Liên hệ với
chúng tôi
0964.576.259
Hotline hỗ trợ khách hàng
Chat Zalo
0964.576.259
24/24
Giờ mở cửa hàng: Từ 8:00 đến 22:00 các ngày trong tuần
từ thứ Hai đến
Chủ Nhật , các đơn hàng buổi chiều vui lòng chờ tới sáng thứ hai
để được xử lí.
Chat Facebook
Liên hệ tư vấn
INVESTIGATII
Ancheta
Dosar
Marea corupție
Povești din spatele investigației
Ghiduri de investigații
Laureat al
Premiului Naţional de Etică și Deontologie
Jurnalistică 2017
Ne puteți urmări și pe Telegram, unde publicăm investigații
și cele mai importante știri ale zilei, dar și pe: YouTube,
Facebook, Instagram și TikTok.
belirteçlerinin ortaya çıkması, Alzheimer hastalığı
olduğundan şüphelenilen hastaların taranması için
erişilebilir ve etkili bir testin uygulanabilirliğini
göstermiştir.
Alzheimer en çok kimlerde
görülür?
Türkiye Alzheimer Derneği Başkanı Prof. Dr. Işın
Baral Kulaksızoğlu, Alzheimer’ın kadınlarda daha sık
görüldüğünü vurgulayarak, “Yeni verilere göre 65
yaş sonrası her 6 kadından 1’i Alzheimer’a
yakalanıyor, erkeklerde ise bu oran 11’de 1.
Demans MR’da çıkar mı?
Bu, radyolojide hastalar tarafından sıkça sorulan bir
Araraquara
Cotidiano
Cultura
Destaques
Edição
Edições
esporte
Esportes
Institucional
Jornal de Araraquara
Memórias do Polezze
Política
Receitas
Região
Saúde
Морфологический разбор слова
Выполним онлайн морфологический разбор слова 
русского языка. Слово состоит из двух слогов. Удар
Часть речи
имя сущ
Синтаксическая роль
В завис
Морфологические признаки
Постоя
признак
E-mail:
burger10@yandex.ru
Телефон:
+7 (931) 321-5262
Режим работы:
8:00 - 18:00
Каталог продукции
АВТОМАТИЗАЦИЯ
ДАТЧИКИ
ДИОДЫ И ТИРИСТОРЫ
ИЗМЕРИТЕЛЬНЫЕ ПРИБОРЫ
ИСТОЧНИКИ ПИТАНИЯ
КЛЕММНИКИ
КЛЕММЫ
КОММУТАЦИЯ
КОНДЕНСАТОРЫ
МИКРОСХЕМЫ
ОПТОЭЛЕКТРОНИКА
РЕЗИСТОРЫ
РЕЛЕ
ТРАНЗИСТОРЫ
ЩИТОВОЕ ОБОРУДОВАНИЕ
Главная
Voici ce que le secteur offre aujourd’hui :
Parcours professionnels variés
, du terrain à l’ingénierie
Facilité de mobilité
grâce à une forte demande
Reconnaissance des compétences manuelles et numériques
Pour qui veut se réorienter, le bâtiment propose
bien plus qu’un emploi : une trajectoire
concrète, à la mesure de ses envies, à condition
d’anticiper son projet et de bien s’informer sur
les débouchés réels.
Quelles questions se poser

▶ _WHAT NEEDS TO BE DONE_: Everything from the line with "Povești din spatele investigației" through the line with "grâce à une forte demande" in the listing above must be retyped exactly, with nothing added.

▶ _ANSWER TO THE EXERCISE_:
Povești din spatele investigației
Ghiduri de investigații
Laureat al
Premiului Naţional de Etică și Deontologie
Jurnalistică 2017
Ne puteți urmări și pe Telegram, unde publicăm investigații
și cele mai importante știri ale zilei, dar și pe: YouTube,
Facebook, Instagram și TikTok.
belirteçlerinin ortaya çıkması, Alzheimer hastalığı
olduğundan şüphelenilen hastaların taranması için
erişilebilir ve etkili bir testin uygulanabilirliğini
göstermiştir.
Alzheimer en çok kimlerde
görülür?
Türkiye Alzheimer Derneği Başkanı Prof. Dr. Işın
Baral Kulaksızoğlu, Alzheimer’ın kadınlarda daha sık
görüldüğünü vurgulayarak, “Yeni verilere göre 65
yaş sonrası her 6 kadından 1’i Alzheimer’a
yakalanıyor, erkeklerde ise bu oran 11’de 1.
Demans MR’da çıkar mı?
Bu, radyolojide hastalar tarafından sıkça sorulan bir
Araraquara
Cotidiano
Cultura
Destaques
Edição
Edições
esporte
Esportes
Institucional
Jornal de Araraquara
Memórias do Polezze
Política
Receitas
Região
Saúde
Морфологический разбор слова
Выполним онлайн морфологический разбор слова 
русского языка. Слово состоит из двух слогов. Удар
Часть речи
имя сущ
Синтаксическая роль
В завис
Морфологические признаки
Постоя
признак
E-mail:
burger10@yandex.ru
Телефон:
+7 (931) 321-5262
Режим работы:
8:00 - 18:00
Каталог продукции
АВТОМАТИЗАЦИЯ
ДАТЧИКИ
ДИОДЫ И ТИРИСТОРЫ
ИЗМЕРИТЕЛЬНЫЕ ПРИБОРЫ
ИСТОЧНИКИ ПИТАНИЯ
КЛЕММНИКИ
КЛЕММЫ
КОММУТАЦИЯ
КОНДЕНСАТОРЫ
МИКРОСХЕМЫ
ОПТОЭЛЕКТРОНИКА
РЕЗИСТОРЫ
РЕЛЕ
ТРАНЗИСТОРЫ
ЩИТОВОЕ ОБОРУДОВАНИЕ
Главная
Voici ce que le secteur offre aujourd’hui :
Parcours professionnels variés
, du terrain à l’ingénierie
Facilité de mobilité
grâce à une forte demande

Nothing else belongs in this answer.